## Exercise brief
Beginning with the line containing "At what (x,y)", transcribe every line exactly down to the last one in the records below, and drop the pictures.

## Information provided
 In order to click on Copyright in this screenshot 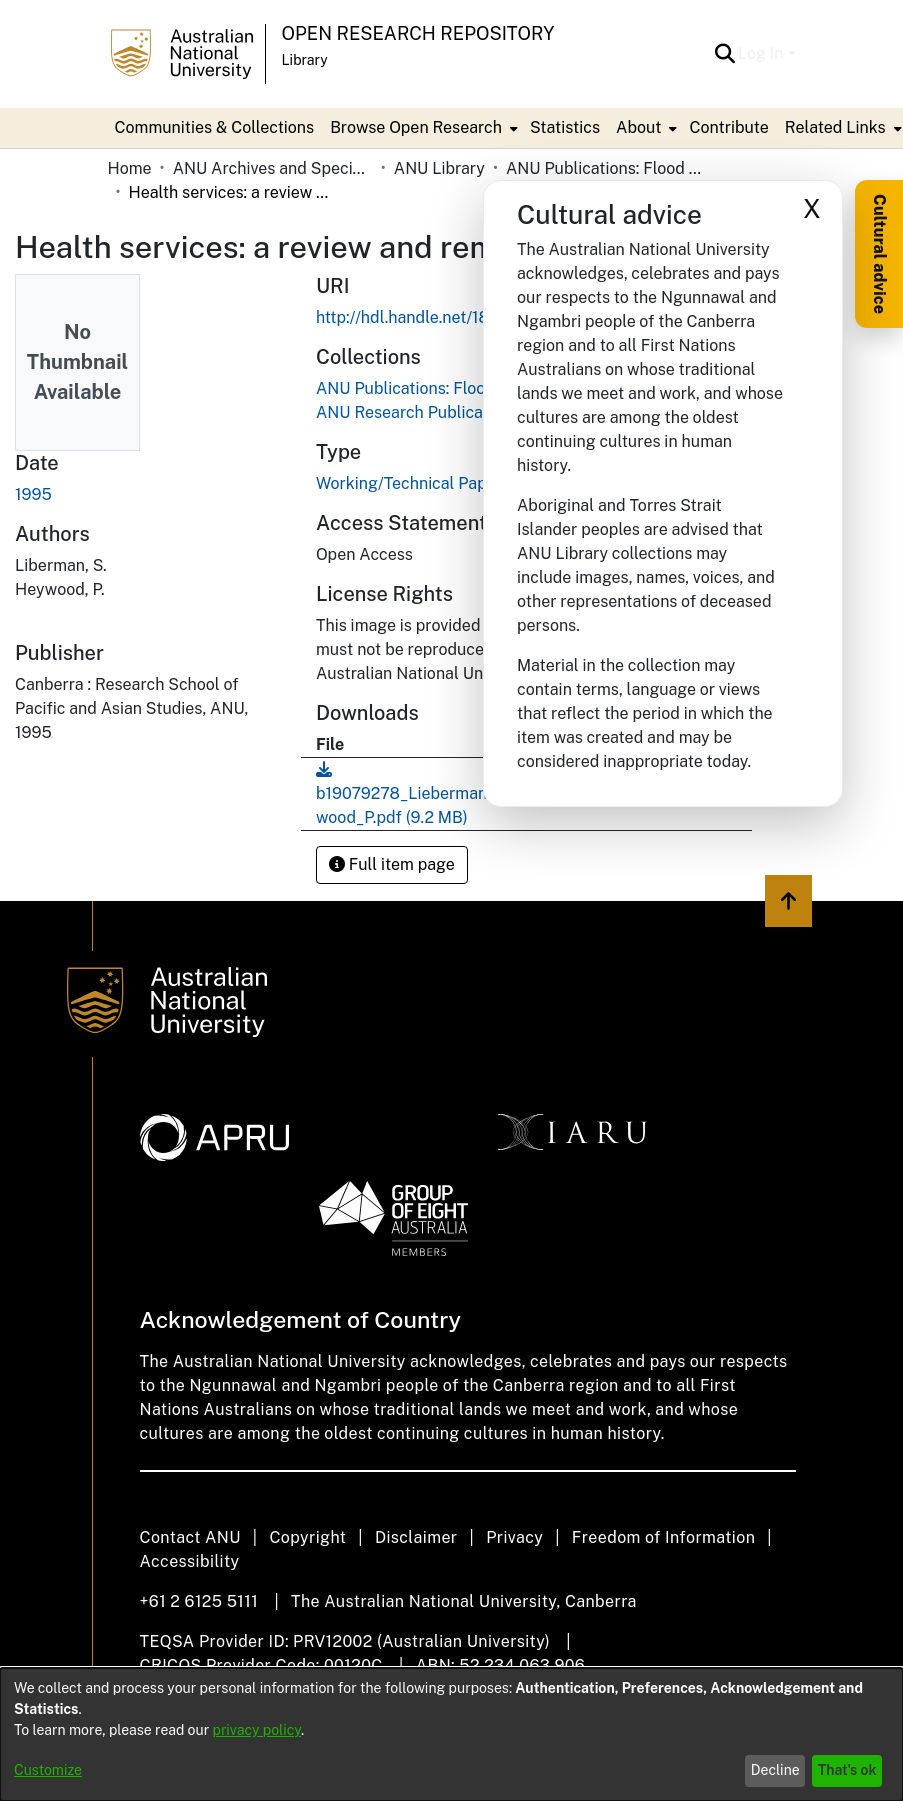, I will do `click(307, 1537)`.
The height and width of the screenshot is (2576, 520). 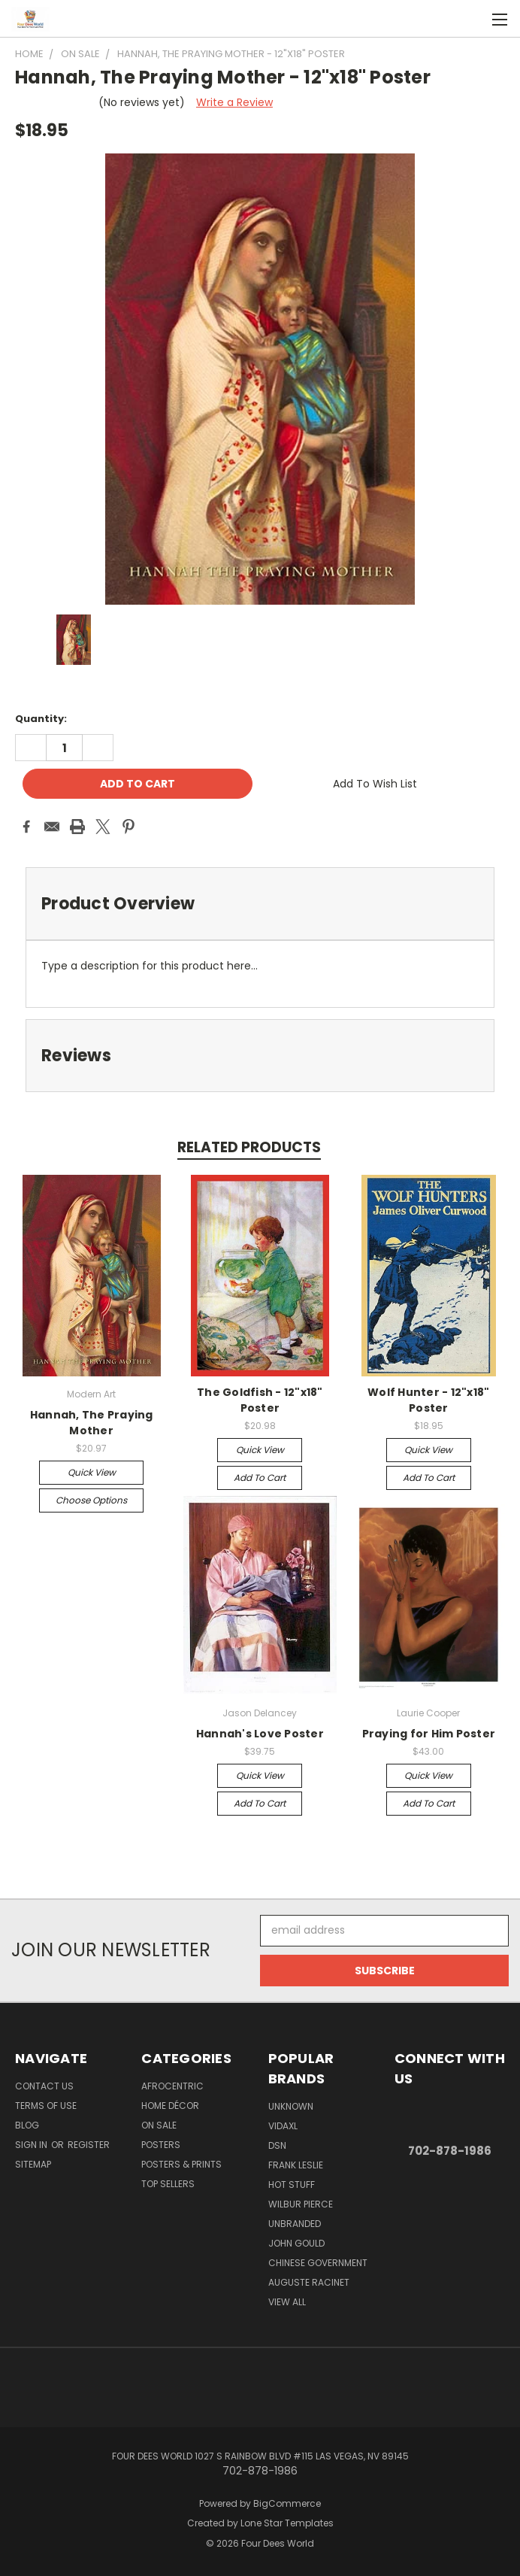 I want to click on Wilbur Pierce, so click(x=300, y=2204).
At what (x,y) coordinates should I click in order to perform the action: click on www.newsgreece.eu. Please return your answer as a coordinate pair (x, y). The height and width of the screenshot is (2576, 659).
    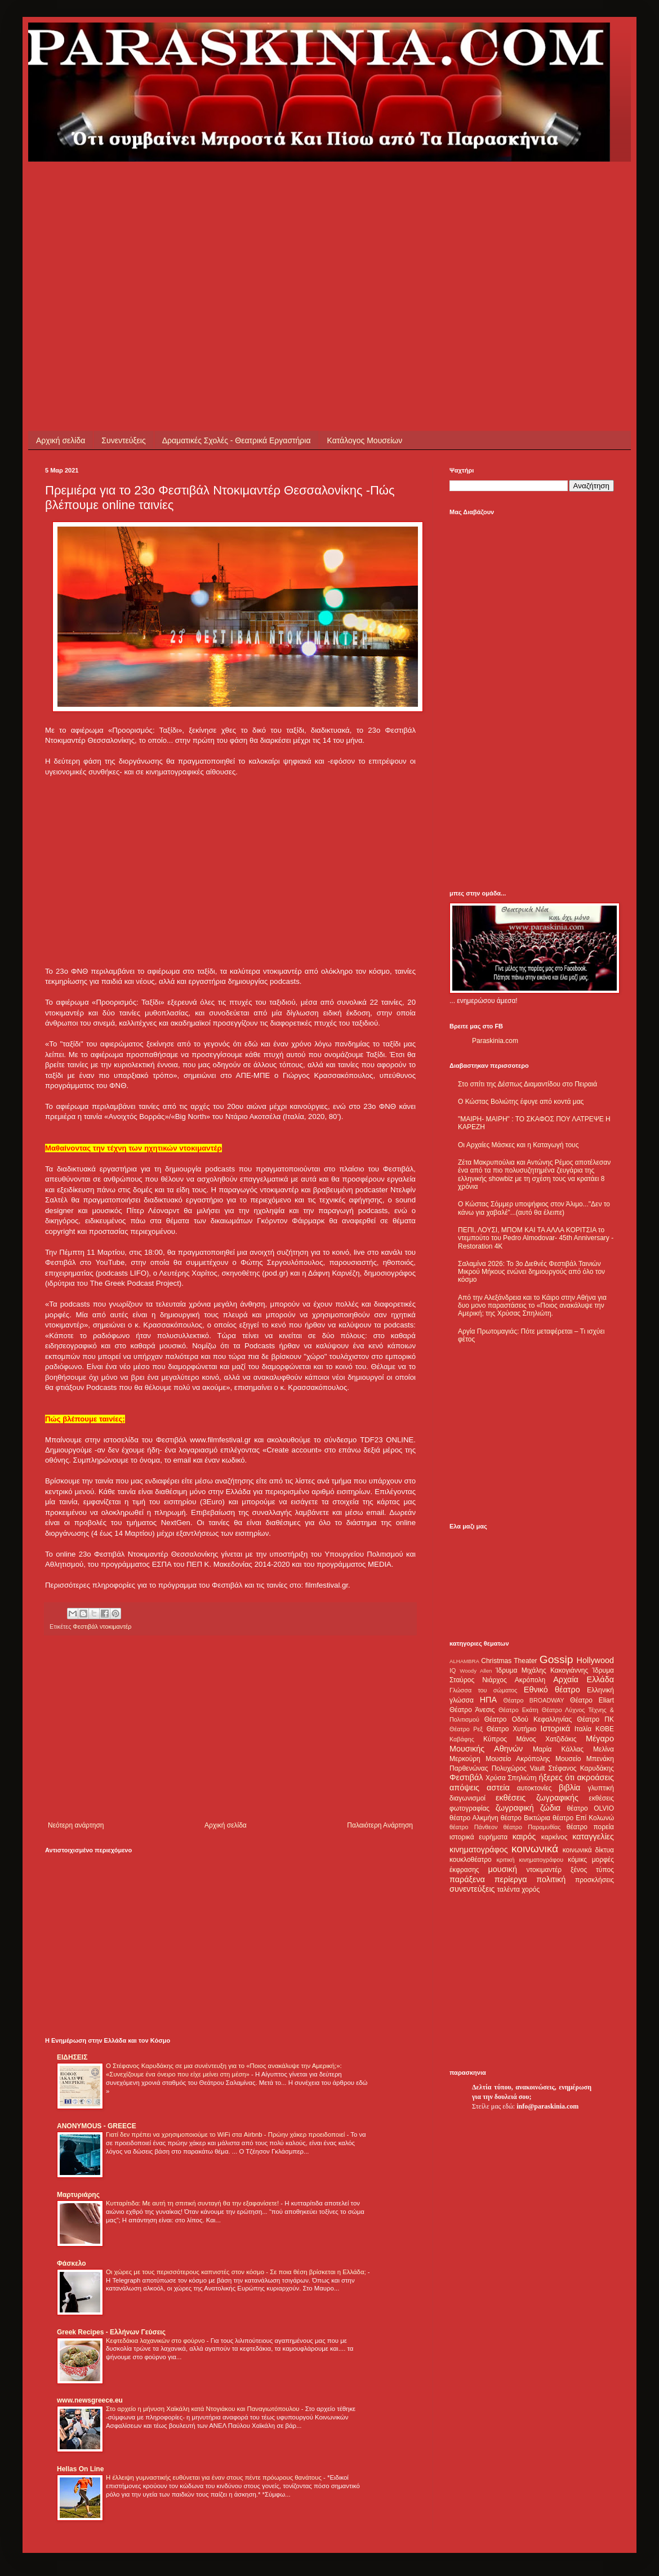
    Looking at the image, I should click on (90, 2400).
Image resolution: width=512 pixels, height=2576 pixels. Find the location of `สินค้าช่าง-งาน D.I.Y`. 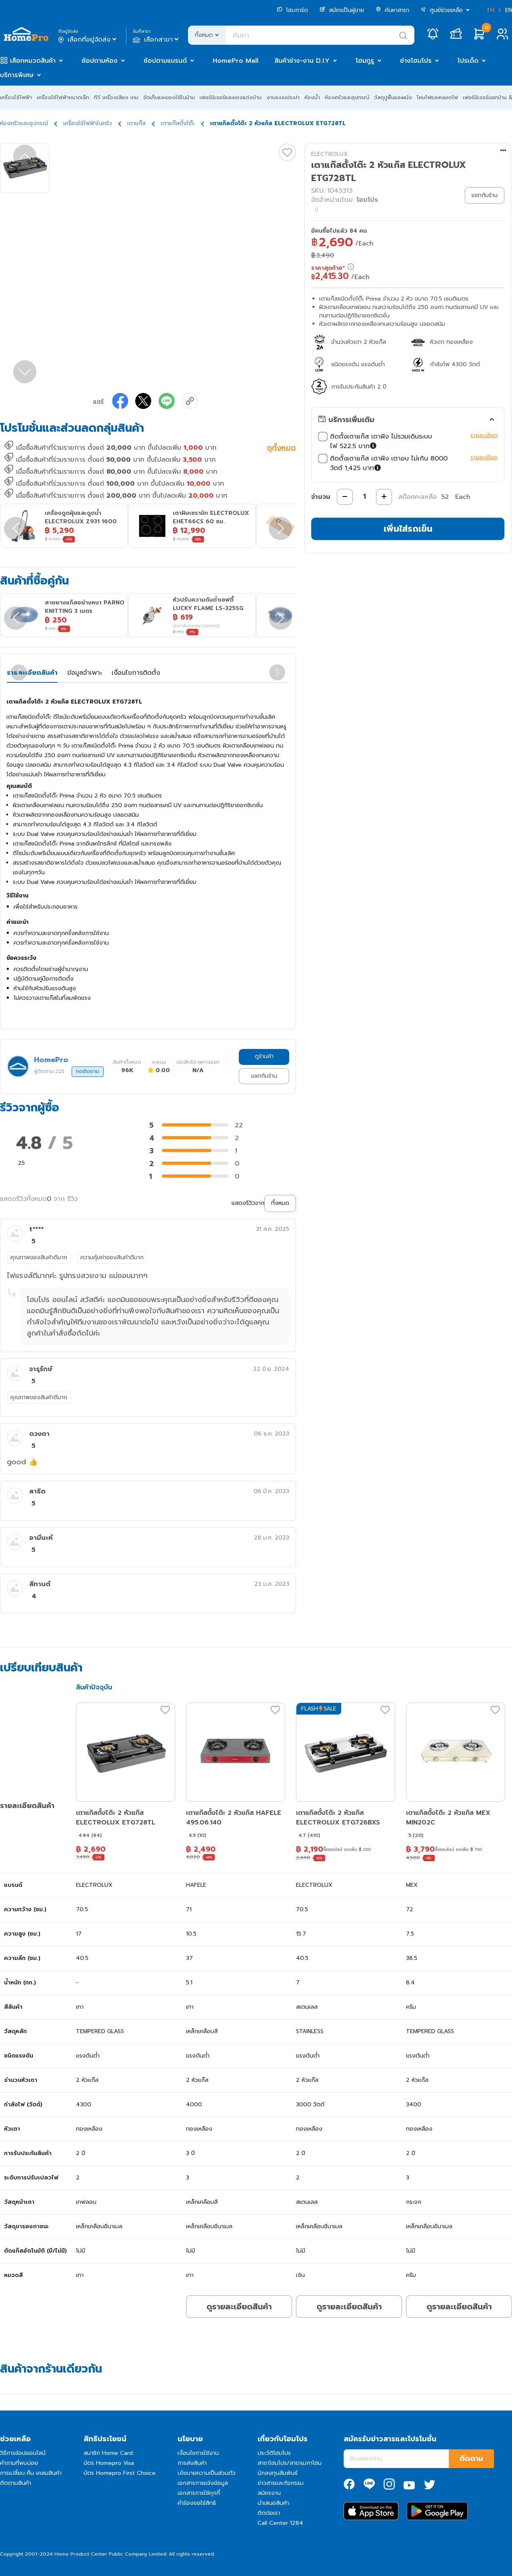

สินค้าช่าง-งาน D.I.Y is located at coordinates (302, 61).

## Answer section
At what (x,y) coordinates should I click in order to perform the action: click on www.newsgreece.eu. Please return your answer as a coordinate pair (x, y). The height and width of the screenshot is (2576, 659).
    Looking at the image, I should click on (90, 2400).
Image resolution: width=512 pixels, height=2576 pixels. Find the location of `สินค้าช่าง-งาน D.I.Y`. 

สินค้าช่าง-งาน D.I.Y is located at coordinates (302, 61).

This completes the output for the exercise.